EXERCISE | The output should be exactly the lines from the one containing "(83) 3063-3333 Varejo" through the last line of the records, and only those.

Segment Start: EXERCISE DATA

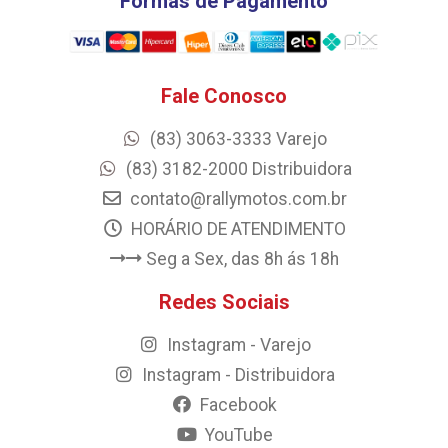
Formas de Pagamento
Fale Conosco
(83) 3063-3333 Varejo
(83) 3182-2000 Distribuidora
contato@rallymotos.com.br
HORÁRIO DE ATENDIMENTO
Seg a Sex, das 8h ás 18h
Redes Sociais
Instagram - Varejo
Instagram - Distribuidora
Facebook
YouTube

Segment End: EXERCISE DATA

TASK RESPONSE |
(83) 3063-3333 Varejo
(83) 3182-2000 Distribuidora
contato@rallymotos.com.br
HORÁRIO DE ATENDIMENTO
Seg a Sex, das 8h ás 18h
Redes Sociais
Instagram - Varejo
Instagram - Distribuidora
Facebook
YouTube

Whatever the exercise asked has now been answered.